腌小蒜(散文)文/申卫华

日期:2019-03-18 00:27:23 作者: 浏览: 查看评论 加入收藏

      不知从何时起,老太婆竟然爱上了小蒜。每到春暖花开际,总要到菜市场寻觅淘宝一番。由于小蒜多为野生,生在树丛田边,长在荒郊野外,与车前草为伍,同蒲公英共生。在卖菜人的眼里为野菜,在菜场中不多见。而老太婆好这一口,所以,每到上市季节,一次购上几斤十斤的,腌上几瓶,以满足她一年的(打)牙祭。

      提到小蒜话题,老太婆便来精神,话匣子拦也拦不住。“要说这小蒜还得从我家奶奶说起”……我的岳奶(岳父妈)家,解放前在涟水农村集镇上开饭店,她但不喜欢吃饭店的菜,嫌鱼肉荤腥,倒是对腌制的小蒜情有独钟。小蒜生长在荒郊野外,多长在坟茔堆上,每年春季,总要到那里寻觅採拔一些,腌上几罐,可一直吃到来年的开春。由于离不开小蒜,岳奶嫁到老王家后,其婆家人也被传染,不久都被小蒜“俘虏”了,成了坟茔野外小蒜的食客。

      岳奶吃小蒜有瘾,岳父当然是遗传了母亲的基因。参加新四军那会儿,由于少粮缺吃,树叶野菜充饥,也是家常便饭。不过岳父最爱的还是小蒜,竟然找到坟茔,薅上一把,咀嚼起来,像吃上了山珍海味,难怪岳父一提起小蒜,总是眼中冒光。战争年代,正是曾经的小蒜果腹,让他熬过了难忘的艰苦岁月。

      解放后,岳父曾在十多个单位担任要职,宴席吃请没少出席,他鼓欢乡间小蒜的习惯,自始至终未改。他在担任涟水县公安队队长(公安局长)时,平易近人,与下属称兄道弟。每月的津贴都交给了喝酒“朋友”。自己喝酒钱捉襟见肘,下酒菜就是小蒜。三十年前,和他光屁股下塘凫水、解放战争中一起打淮阴城的发小来访,岳父除了好酒招待,还专门开了一罐保存一年之久未舍得吃的小蒜。不知是发小加生死战友的原故,还是小蒜发挥了催化作用?结果两位喝得酩酊大醉。

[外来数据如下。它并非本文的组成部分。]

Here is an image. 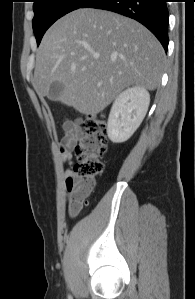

      上个世纪八十年代初,我有幸娶到了岳父家的三小姐,她“革命传统代代相传”,喜欢吃小蒜的嗜好,影响了我们一大家人。我老家是南通人,喜欢吃蒜是北方人的生活习惯,家人说我娶了个侉啦吧唧的媳妇。不过,小蒜还真是媳妇的活宝。她自从怀上儿子后,小蒜不脱,每次反应呕吐胃肠翻滚,就像得了场大病,但只要一口小蒜下肚,立马神气六国。小蒜自然也是我们家餐桌上的“常客”。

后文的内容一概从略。